# Work request:
Extract each line holding the word "Settings" from the entries.

# Source records:
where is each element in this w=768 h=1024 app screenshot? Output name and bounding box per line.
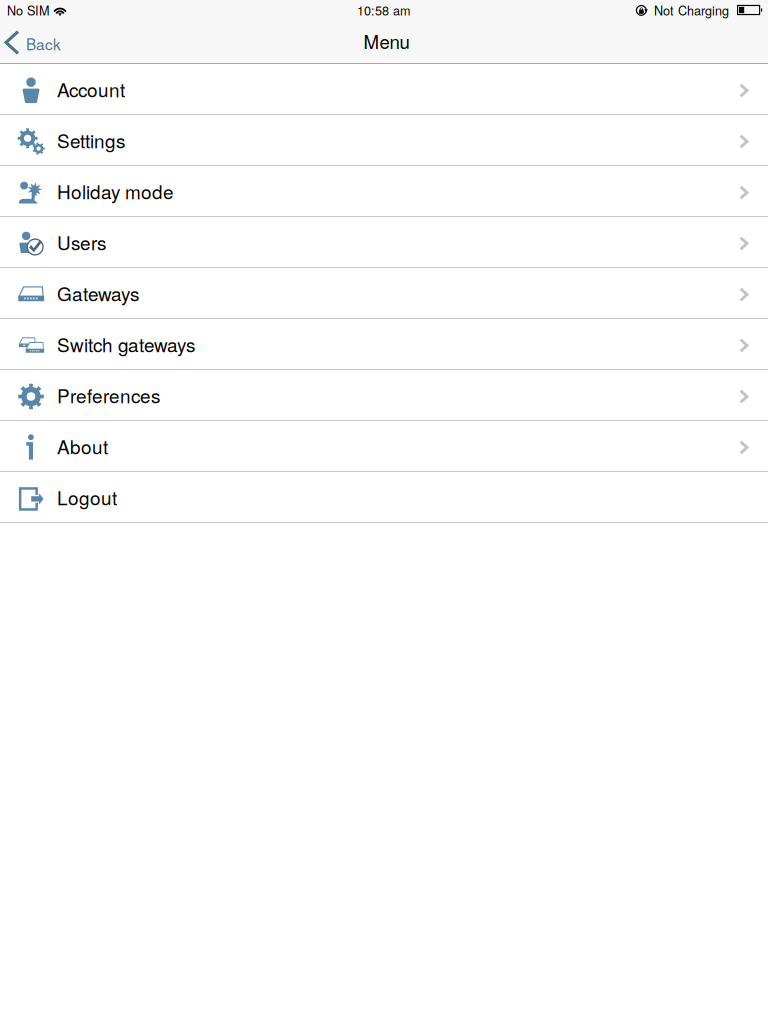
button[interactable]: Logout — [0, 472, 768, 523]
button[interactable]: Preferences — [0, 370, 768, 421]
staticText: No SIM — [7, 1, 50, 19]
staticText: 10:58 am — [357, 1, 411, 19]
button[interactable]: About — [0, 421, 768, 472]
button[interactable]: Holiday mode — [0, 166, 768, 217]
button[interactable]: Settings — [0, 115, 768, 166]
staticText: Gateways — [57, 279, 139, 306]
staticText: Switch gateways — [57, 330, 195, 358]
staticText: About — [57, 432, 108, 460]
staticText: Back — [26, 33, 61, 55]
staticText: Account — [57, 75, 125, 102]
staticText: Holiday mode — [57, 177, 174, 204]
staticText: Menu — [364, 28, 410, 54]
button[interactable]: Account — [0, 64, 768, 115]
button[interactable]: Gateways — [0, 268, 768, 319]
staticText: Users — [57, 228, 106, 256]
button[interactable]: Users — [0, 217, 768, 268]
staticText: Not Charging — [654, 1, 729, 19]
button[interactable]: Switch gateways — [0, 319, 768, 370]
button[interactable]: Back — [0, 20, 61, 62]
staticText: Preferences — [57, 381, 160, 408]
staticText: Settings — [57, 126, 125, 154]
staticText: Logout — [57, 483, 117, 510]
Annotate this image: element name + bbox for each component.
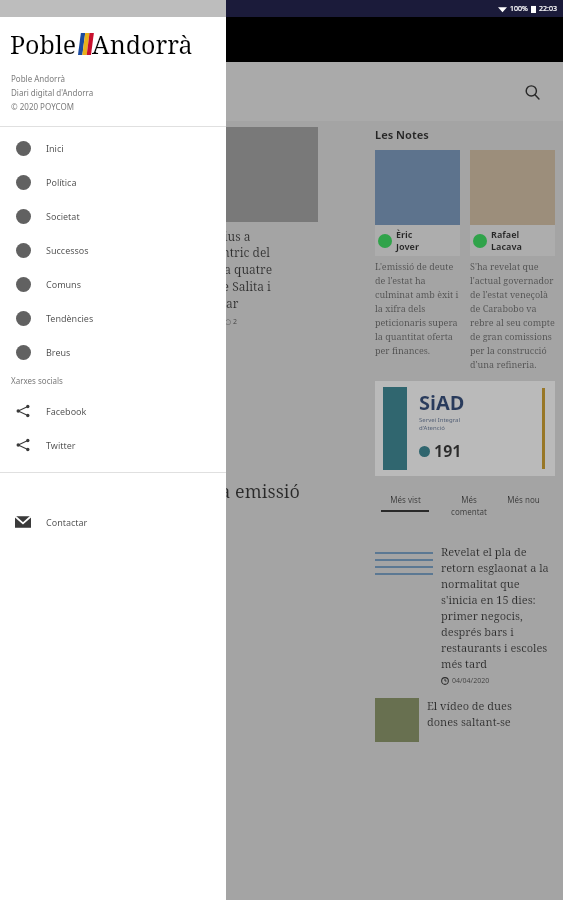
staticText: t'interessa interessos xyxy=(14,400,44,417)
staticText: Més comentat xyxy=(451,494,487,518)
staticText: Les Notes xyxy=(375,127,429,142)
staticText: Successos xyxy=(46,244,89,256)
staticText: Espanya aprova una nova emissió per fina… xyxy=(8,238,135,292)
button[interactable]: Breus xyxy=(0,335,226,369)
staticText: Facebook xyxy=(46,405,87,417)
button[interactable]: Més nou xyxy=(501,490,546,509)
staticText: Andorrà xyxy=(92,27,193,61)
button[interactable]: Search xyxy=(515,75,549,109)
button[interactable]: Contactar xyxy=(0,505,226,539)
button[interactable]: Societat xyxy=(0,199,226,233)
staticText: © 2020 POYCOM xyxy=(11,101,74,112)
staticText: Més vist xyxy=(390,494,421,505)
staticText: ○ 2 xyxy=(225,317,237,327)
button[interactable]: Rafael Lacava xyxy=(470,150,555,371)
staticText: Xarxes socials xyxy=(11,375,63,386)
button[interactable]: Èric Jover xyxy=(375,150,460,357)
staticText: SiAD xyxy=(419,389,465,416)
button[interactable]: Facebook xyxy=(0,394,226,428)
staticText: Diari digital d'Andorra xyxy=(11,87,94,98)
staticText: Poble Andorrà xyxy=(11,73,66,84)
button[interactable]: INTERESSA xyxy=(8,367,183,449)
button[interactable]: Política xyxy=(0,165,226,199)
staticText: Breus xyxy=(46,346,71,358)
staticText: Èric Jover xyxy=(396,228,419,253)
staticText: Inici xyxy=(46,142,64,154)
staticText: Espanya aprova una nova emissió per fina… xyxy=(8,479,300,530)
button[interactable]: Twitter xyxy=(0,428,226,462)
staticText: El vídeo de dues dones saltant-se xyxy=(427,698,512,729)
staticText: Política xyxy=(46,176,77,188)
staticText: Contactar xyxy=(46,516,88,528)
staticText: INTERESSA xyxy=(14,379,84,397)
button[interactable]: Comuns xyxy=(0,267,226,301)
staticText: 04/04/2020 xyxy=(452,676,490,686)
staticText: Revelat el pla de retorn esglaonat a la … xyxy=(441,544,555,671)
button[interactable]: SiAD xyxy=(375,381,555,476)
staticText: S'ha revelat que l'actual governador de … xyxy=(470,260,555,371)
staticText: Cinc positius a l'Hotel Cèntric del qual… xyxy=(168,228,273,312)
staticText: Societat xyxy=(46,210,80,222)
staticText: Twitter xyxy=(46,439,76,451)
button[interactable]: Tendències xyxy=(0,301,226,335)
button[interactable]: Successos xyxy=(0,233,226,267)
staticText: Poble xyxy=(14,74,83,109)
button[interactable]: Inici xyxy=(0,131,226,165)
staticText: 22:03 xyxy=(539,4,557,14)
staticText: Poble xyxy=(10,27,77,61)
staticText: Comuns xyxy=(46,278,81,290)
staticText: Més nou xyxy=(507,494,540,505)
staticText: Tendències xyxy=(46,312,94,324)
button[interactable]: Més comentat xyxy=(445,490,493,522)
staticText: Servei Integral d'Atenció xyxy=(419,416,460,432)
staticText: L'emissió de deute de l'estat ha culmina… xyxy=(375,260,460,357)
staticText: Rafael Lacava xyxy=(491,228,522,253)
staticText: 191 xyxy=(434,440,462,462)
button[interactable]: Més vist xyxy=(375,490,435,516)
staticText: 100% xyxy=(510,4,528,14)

# Answer section:
button[interactable]: Settings — [0, 115, 768, 166]
staticText: Settings — [57, 126, 125, 154]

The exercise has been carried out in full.